**This is part of the requirements of the Certificate in College Teaching Competency 4, details about the program can be read here**
Workshop: CIRTL Cast “Thriving as a Faculty Member” Seminar Series
Completed: March 3, 10 & 24, 2015
Description: As new faculty members in higher education, there are many challenges that we will face. This series covered three topics:
- Achieving a Healthy Work-Life Balance
- Effective Mentoring of Graduate Students
- Women in STEM, navigating academic careers
This series of seminars led by a range of professors from varying disciplines and institutions, helps graduate students prepare for to be faculty members in high education by providing them with advice, lessons they’ve learned from experience, and strategies they use. The skills and strategies they emphasize for becoming a well-balanced and effective faculty member include finding a work/life balance that is most productive for you, being flexible and adaptable to new situations and changing priorities, scheduling time for family and health, take an interest-based approach towards conflict, and find a mentoring style that fits with your approach and personality.
Artifacts and Rationale:
Rationale: During the seminar series, I identified that there were a few strategies and pieces of advice that tended to be repeated despite the different topics and speakers. These repetitive topics are ones that I am I am facing as a graduate student or that I have fears about facing into the future. I collated the advice and strategies from the three seminars into a single document, and annotated it with ways I can use this now to to be better prepared for being a faculty member in higher education. These include challenges associated with having a healthy work/life balance, properly mentoring and being a female. Included in the artifact are descriptions of the advice and strategies that were mentioned throughout the seminars, and my own reflection on how I can operationalize this advice into improving myself now.

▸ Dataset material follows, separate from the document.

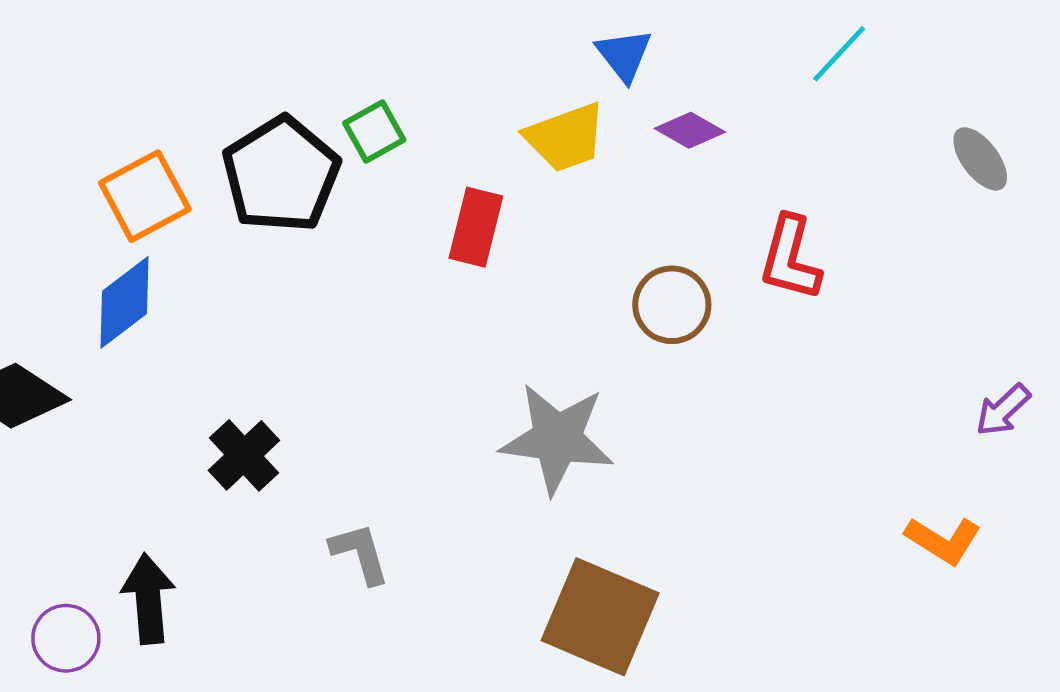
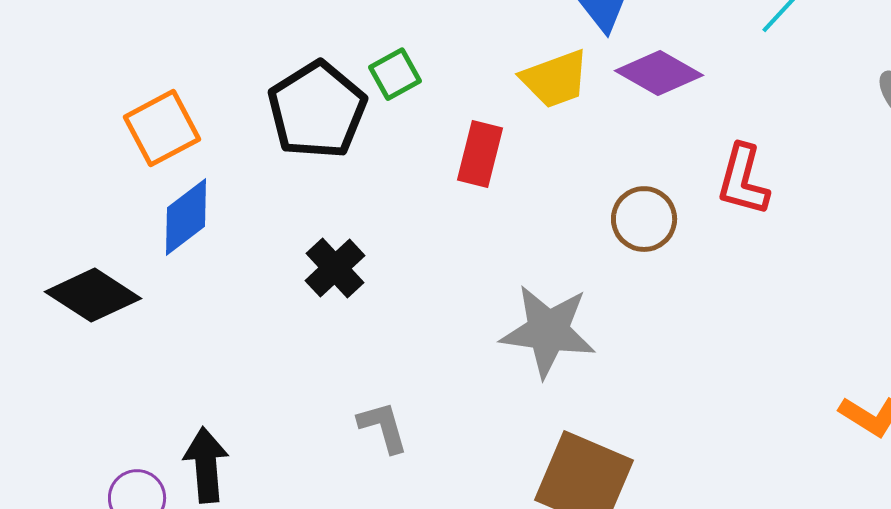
purple diamond: (690, 130) -> (659, 73), size x1.5
orange square: (145, 196) -> (162, 128), moved
black cross: (244, 455) -> (335, 268), moved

As a graduate student, we are told to focus on completing our dissertation research an publish- however there are other things that we need to be doing to prepare for our careers, especially if we intend to become faculty members in higher education. It is important that we use this time in graduate school to prepare ourselves to be better at managing our time, develop skills to work in teams and be an effective leader, and learn how to navigate academia more broadly. We need to prepare ourselves not just to be researchers, but to be effective teachers, good mentors, and also to be healthy both physically and emotionally.
This series of seminars was helpful for a number of reasons, although there are two which I see as being most beneficial for me. First, it showed a personal side of faculty members that we don’t usually get to see- how they struggle to maintain a good work/life balance, how their priorities shift, the necessity to be flexible and adaptable to new situations, and how even they aren’t always sure of the right way to deal with different or new situations. It removed the fear of having to be perfect faculty member, and replaced it with a desire to simply find the best way that works for me. Second, the seminars offered a wide range of strategies for being an effective faculty member, but throughout all offered the same message that it was important to develop your own strategies that fit your personality and working style, and that this style can be flexible and change over time or with new priorities.
Graduate school in a way is a great opportunity to practice being a faculty mentor and working on balancing one’s life. It is a time when we can try out different styles of productivity, test out different teaching and mentoring styles, and find ways to maintain a healthy life/work balance. From this, I’ve learned that in order to be an effective faculty member, you really need to know yourself- know what priorities are the most important, how you can be the most productive, what is your style for interacting with those you mentor, know how to be confident as a female faculty mentor, and how to be flexible and adaptable in the face of an ever-changing institution.
These seminars have also helped me be more self-reflective about my own styles of teaching, research and service. I know that I am more productive in the morning, and should therefore front load my day by doing the hardest work first, and the easier work later. I know that my family is a high priority, but that it is ok if I make school my priority when things get busy. I know that I need to be clear with the people I mentor about my research style and expectations to prevent miscommunication and ensure a healthy relationship. I know that I need to ask for help more, and be better at saying ‘no’ when I don’t have time or energy to contribute.